Road - class 3 togher, Derrymany, Co. Longford
Co. Longford |
Roads & Tracks
In the bogland of Derrymany in County Longford, a road survives that was never meant to be permanent, never paved, and never grand.
It is a togher, an ancient timber trackway laid across wet or marshy ground to allow passage where ordinary walking would have been difficult or impossible. This one runs east-northeast to west-southwest and measures two and a half metres wide, which is narrow enough to suggest a path rather than a thoroughfare, yet wide enough to have served real, repeated use.

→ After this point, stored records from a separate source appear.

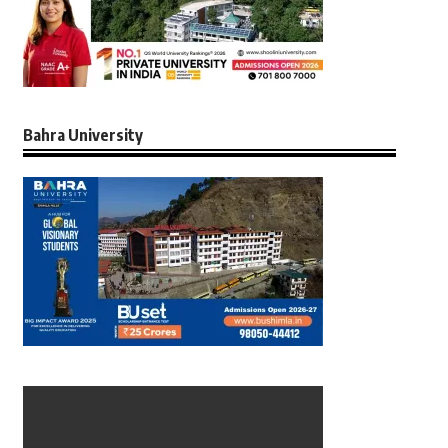
Bahra University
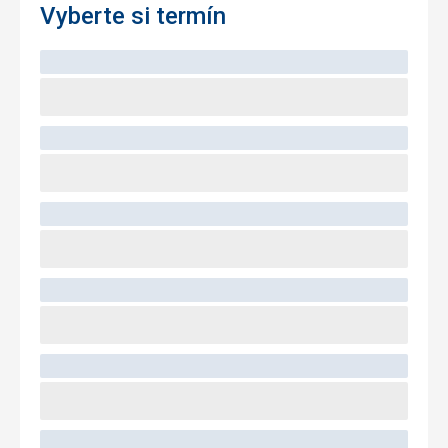
Vyberte si termín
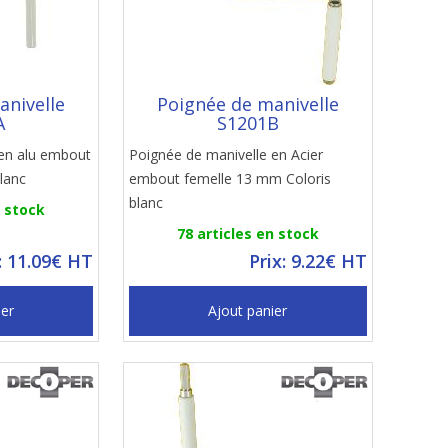
anivelle
Poignée de manivelle
A
S1201B
 en alu embout
Poignée de manivelle en Acier
lanc
embout femelle 13 mm Coloris
blanc
n stock
78 articles en stock
: 11.09€ HT
Prix: 9.22€ HT
ier
Ajout panier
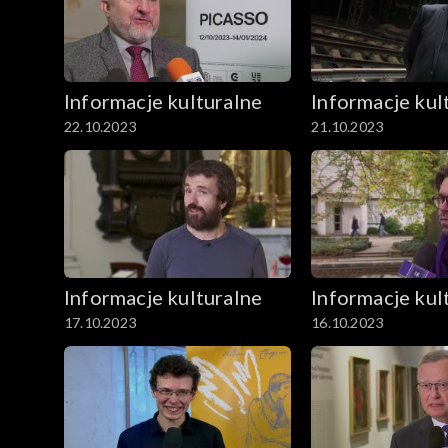
Informacje kulturalne
Informacje kul
22.10.2023
21.10.2023
Informacje kulturalne
Informacje kul
17.10.2023
16.10.2023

What makes this togher archaeologically legible is the detail preserved within it. The construction follows a longitudinal method, meaning the timbers run along the length of the road rather than across it, and the materials are specific: birch brushwood in relatively slender pieces, alongside thicker ash roundwood. A single worked birch peg, at least forty-seven centimetres long, was recovered, its shaping by hand the clearest sign that someone, at some point, deliberately fashioned a component for this crossing. Toghers of this kind are found across the Irish midlands, where bogland historically made movement between settlements or grazing grounds genuinely difficult. The waterlogged conditions that made such roads necessary in the first place also tend to preserve the organic material, so that timber laid down centuries ago can survive in remarkable condition underground.